Durante a reunião, o presidente do TRE-PB, desembargador Márcio Murilo da Cunha Ramos, reafirmou a confiança na atuação integrada das forças de segurança, destacando a parceria com a Polícia Federal e a Polícia Rodoviária Federal para fortalecer a proteção do processo democrático.
O secretário da Segurança, Jean Nunes, informou que a operação contará com efetivo reforçado, utilização dos Centros Integrados de Comando e Controle de João Pessoa, Campina Grande e Patos, além de três aeronaves da Segurança Pública. Segundo ele, unidades especializadas serão direcionadas para regiões consideradas mais sensíveis, como Bayeux, Itabaiana e Piancó, e um Centro de Comando também será instalado no TRE-PB.

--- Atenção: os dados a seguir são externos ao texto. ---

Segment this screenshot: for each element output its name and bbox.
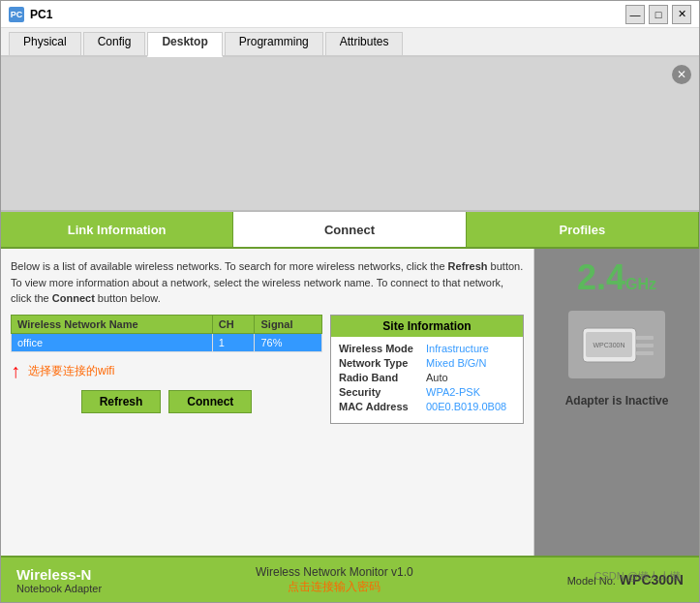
bottom-monitor: Wireless Network Monitor v1.0 [256,565,413,579]
tab-programming[interactable]: Programming [225,32,323,55]
site-info: Site Information Wireless Mode Infrastru… [330,315,524,424]
app-gray-area: ✕ [1,57,699,212]
network-name-cell: office [12,333,213,351]
adapter-image: WPC300N [568,311,665,378]
red-arrow-icon: ↑ [11,360,20,382]
label-mac: MAC Address [339,401,426,412]
refresh-bold: Refresh [448,260,488,272]
adapter-status: Adapter is Inactive [565,394,669,407]
left-table-area: Wireless Network Name CH Signal office 1… [11,315,322,424]
title-bar-controls: — □ ✕ [625,5,691,24]
maximize-button[interactable]: □ [649,5,668,24]
window-title: PC1 [30,8,52,21]
left-content: Wireless Network Name CH Signal office 1… [11,315,524,424]
main-window: PC PC1 — □ ✕ Physical Config Desktop Pro… [0,0,700,603]
bottom-monitor-area: Wireless Network Monitor v1.0 点击连接输入密码 [256,565,413,595]
annotation2-chinese: 点击连接输入密码 [288,579,380,595]
network-table: Wireless Network Name CH Signal office 1… [11,315,322,352]
connect-button[interactable]: Connect [168,390,252,413]
table-row[interactable]: office 1 76% [12,333,322,351]
col-network-name: Wireless Network Name [12,315,213,333]
col-signal: Signal [255,315,322,333]
site-info-header: Site Information [331,316,523,337]
bottom-sub: Notebook Adapter [16,583,102,594]
bottom-brand-area: Wireless-N Notebook Adapter [16,566,102,594]
tab-link-information[interactable]: Link Information [1,212,233,247]
value-network-type: Mixed B/G/N [426,357,486,369]
label-wireless-mode: Wireless Mode [339,343,426,354]
svg-rect-2 [636,344,654,347]
refresh-button[interactable]: Refresh [81,390,162,413]
bottom-bar-left: Wireless-N Notebook Adapter [16,566,102,594]
minimize-button[interactable]: — [625,5,645,24]
col-ch: CH [212,315,255,333]
value-radio-band: Auto [426,372,448,383]
value-security: WPA2-PSK [426,386,480,398]
bottom-buttons: Refresh Connect [11,390,322,413]
close-button[interactable]: ✕ [672,5,691,24]
tab-config[interactable]: Config [83,32,146,55]
label-network-type: Network Type [339,357,426,369]
adapter-svg: WPC300N [578,318,655,372]
watermark: CSDN @懒人人懒 [594,569,681,584]
description-text: Below is a list of available wireless ne… [11,258,524,307]
annotation-chinese: 选择要连接的wifi [28,363,114,379]
ch-cell: 1 [212,333,255,351]
right-panel: 2.4 GHz WPC300N Adapter is Inactive [534,249,699,556]
label-radio-band: Radio Band [339,372,426,383]
main-panel: Below is a list of available wireless ne… [1,249,699,556]
svg-rect-1 [636,336,654,340]
site-info-row-0: Wireless Mode Infrastructure [339,343,515,354]
title-bar-left: PC PC1 [9,7,52,22]
freq-number: 2.4 [577,260,625,295]
title-bar: PC PC1 — □ ✕ [1,1,699,28]
freq-unit: GHz [625,276,656,293]
tab-bar: Physical Config Desktop Programming Attr… [1,28,699,57]
window-icon: PC [9,7,24,22]
site-info-row-2: Radio Band Auto [339,372,515,383]
green-tab-bar: Link Information Connect Profiles [1,212,699,249]
site-info-row-3: Security WPA2-PSK [339,386,515,398]
value-wireless-mode: Infrastructure [426,343,489,354]
left-panel: Below is a list of available wireless ne… [1,249,534,556]
connect-bold: Connect [52,292,95,304]
site-info-row-1: Network Type Mixed B/G/N [339,357,515,369]
annotation-area: ↑ 选择要连接的wifi [11,360,322,382]
tab-connect[interactable]: Connect [233,212,466,247]
content-area: ✕ Link Information Connect Profiles Belo… [1,57,699,556]
value-mac: 00E0.B019.0B08 [426,401,506,412]
label-security: Security [339,386,426,398]
svg-rect-3 [636,351,654,355]
close-circle-button[interactable]: ✕ [672,65,691,84]
site-info-row-4: MAC Address 00E0.B019.0B08 [339,401,515,412]
site-info-panel: Site Information Wireless Mode Infrastru… [330,315,524,424]
freq-display: 2.4 GHz [577,260,656,295]
tab-profiles[interactable]: Profiles [467,212,699,247]
signal-cell: 76% [255,333,322,351]
tab-attributes[interactable]: Attributes [325,32,404,55]
tab-physical[interactable]: Physical [9,32,81,55]
svg-text:WPC300N: WPC300N [593,342,624,348]
bottom-brand: Wireless-N [16,566,102,583]
tab-desktop[interactable]: Desktop [147,32,222,57]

A Polícia Militar anunciou que 563 novos soldados serão incorporados à operação após conclusão do curso de formação, prevista para setembro. Além disso, oficiais irão inspecionar previamente os locais de votação para identificar possíveis necessidades de ajustes.
Já a Polícia Civil ficará responsável pela segurança em pelo menos 217 municípios e contará com mais de 230 novos policiais formados antes das eleições. A corporação também prevê a realização de operações preventivas para combater o crime organizado e preservar a ordem pública.
O Corpo de Bombeiros Militar confirmou a distribuição de tropas em todo o estado e o emprego de aeronaves da corporação, enquanto o Detran-PB informou que intensificará a Operação Lei Seca e as fiscalizações nos meses que antecedem o pleito.
Ao final da reunião, o vice-presidente e corregedor do TRE-PB, desembargador João Benedito da Silva, solicitou às forças de segurança relatórios detalhados sobre o planejamento para os municípios considerados mais sensíveis e informou que a Corte também ouvirá juízes eleitorais para antecipar soluções para eventuais problemas antes do dia da votação.